### What is expected
The answer must be a single number: how many lines of the records below hold the word "ponieważ".

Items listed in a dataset
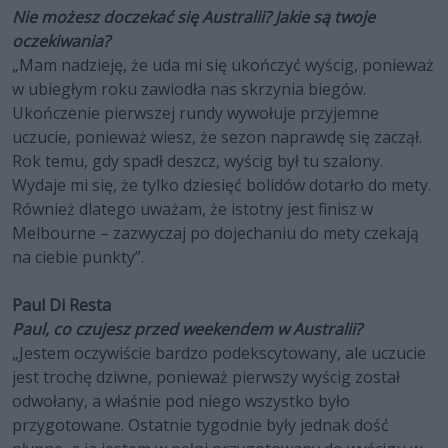
Nie możesz doczekać się Australii? Jakie są twoje
oczekiwania?
„Mam nadzieję, że uda mi się ukończyć wyścig, ponieważ
w ubiegłym roku zawiodła nas skrzynia biegów.
Ukończenie pierwszej rundy wywołuje przyjemne
uczucie, ponieważ wiesz, że sezon naprawdę się zaczął.
Rok temu, gdy spadł deszcz, wyścig był tu szalony.
Wydaje mi się, że tylko dziesięć bolidów dotarło do mety.
Również dlatego uważam, że istotny jest finisz w
Melbourne – zazwyczaj po dojechaniu do mety czekają
na ciebie punkty”.
Paul Di Resta
Paul, co czujesz przed weekendem w Australii?
„Jestem oczywiście bardzo podekscytowany, ale uczucie
jest trochę dziwne, ponieważ pierwszy wyścig został
odwołany, a właśnie pod niego wszystko było
przygotowane. Ostatnie tygodnie były jednak dość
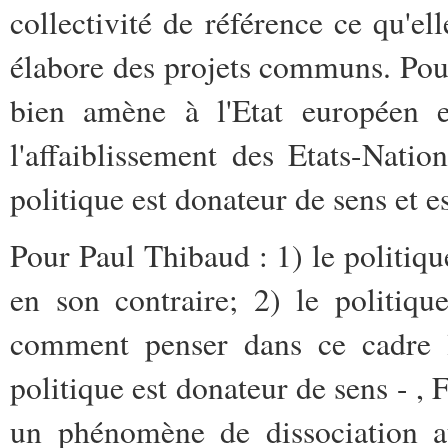
collectivité de référence ce qu'ell
élabore des projets communs. Po
bien amène à l'Etat européen 
l'affaiblissement des Etats-Nation
politique est donateur de sens et es
Pour Paul Thibaud : 1) le politiqu
en son contraire; 2) le politiqu
comment penser dans ce cadre l
politique est donateur de sens - , 
un phénomène de dissociation au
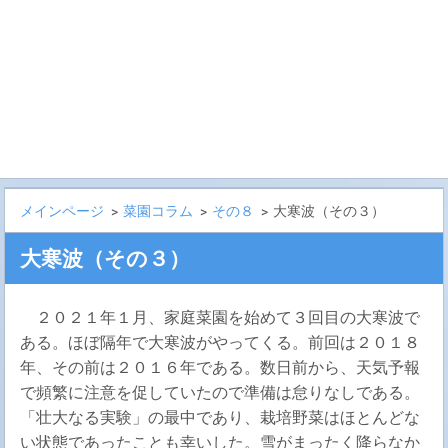
メインページ
>
菜園コラム
>
その８
>
大寒波（その３）
大寒波（その３）
２０２１年１月、家庭菜園を始めて３回目の大寒波で
ある。ほぼ隔年で大寒波がやってくる。前回は２０１８
年、その前は２０１６年である。数日前から、天気予報
で頻繁に注意を促していたので準備は怠りなしである。
「壮大なる実験」の最中であり、栽培野菜はほとんどな
い状態であったことも幸いした。雪がまったく降らなか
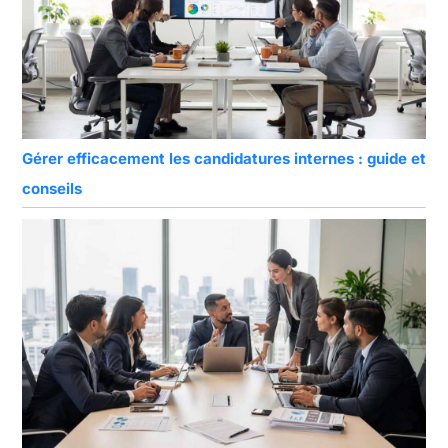
Gérer efficacement les candidatures internes : guide et
conseils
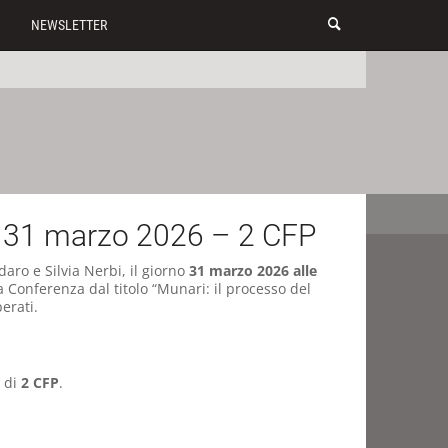
NEWSLETTER
 31 marzo 2026 – 2 CFP
daro e Silvia Nerbi, il giorno
31 marzo 2026 alle
a Conferenza dal titolo “Munari: il processo del
erati.
 di
2 CFP
.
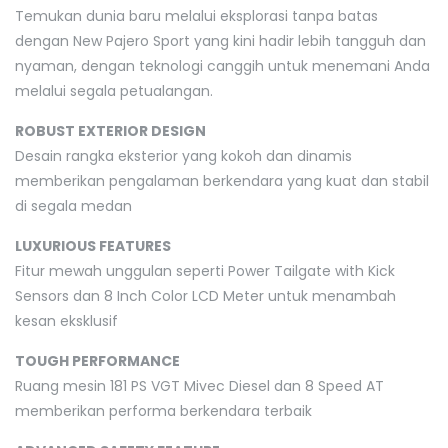
Temukan dunia baru melalui eksplorasi tanpa batas
dengan New Pajero Sport yang kini hadir lebih tangguh dan
nyaman, dengan teknologi canggih untuk menemani Anda
melalui segala petualangan.
ROBUST EXTERIOR DESIGN
Desain rangka eksterior yang kokoh dan dinamis
memberikan pengalaman berkendara yang kuat dan stabil
di segala medan
LUXURIOUS FEATURES
Fitur mewah unggulan seperti Power Tailgate with Kick
Sensors dan 8 Inch Color LCD Meter untuk menambah
kesan eksklusif
TOUGH PERFORMANCE
Ruang mesin 181 PS VGT Mivec Diesel dan 8 Speed AT
memberikan performa berkendara terbaik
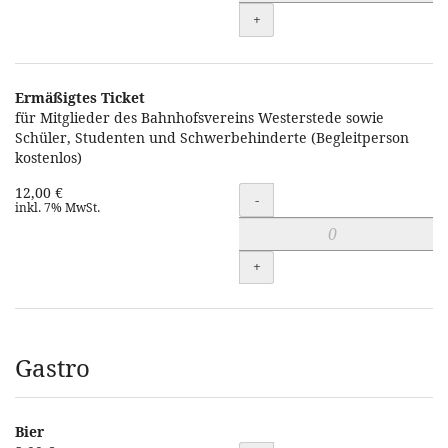
+
Ermäßigtes Ticket
für Mitglieder des Bahnhofsvereins Westerstede sowie
Schüler, Studenten und Schwerbehinderte (Begleitperson
kostenlos)
12,00 €
Menge
-
inkl. 7% MwSt.
+
Gastro
Bier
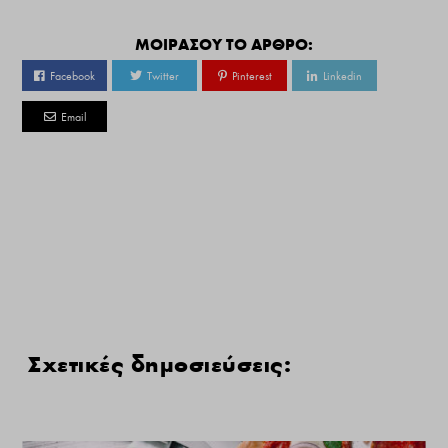
ΜΟΙΡΑΣΟΥ ΤΟ ΑΡΘΡΟ:
Facebook
Twitter
Pinterest
Linkedin
Email
Σχετικές δημοσιεύσεις:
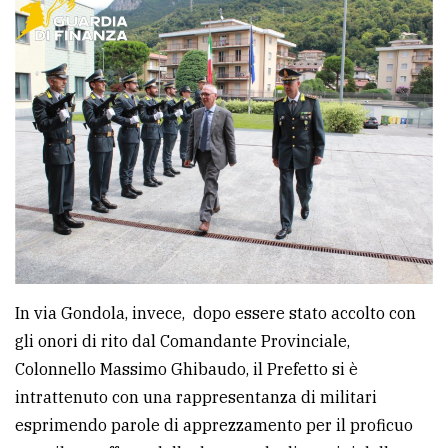
In via Gondola, invece, dopo essere stato accolto con
gli onori di rito dal Comandante Provinciale,
Colonnello Massimo Ghibaudo, il Prefetto si è
intrattenuto con una rappresentanza di militari
esprimendo parole di apprezzamento per il proficuo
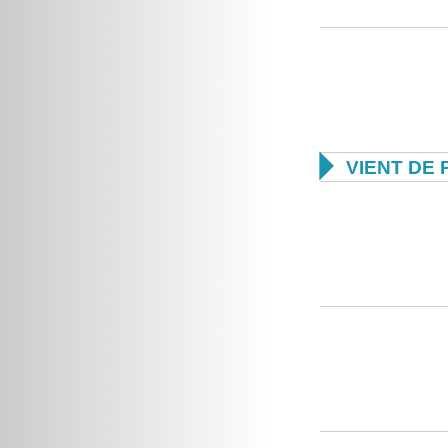

VIENT DE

### Output
3